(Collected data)
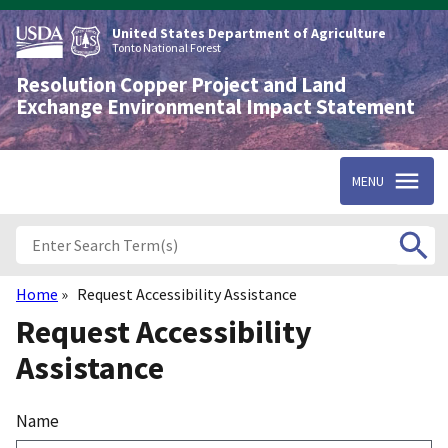
Skip
to
United States Department of Agriculture
main
Tonto National Forest
content
Resolution Copper Project and Land
Exchange Environmental Impact Statement
MENU
Home
Request Accessibility Assistance
Breadcrumb
Request Accessibility
Assistance
Name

## What to work on
Show the lines where the word "Request" appears in the entries.

## Task result
Request Accessibility Assistance
Request Accessibility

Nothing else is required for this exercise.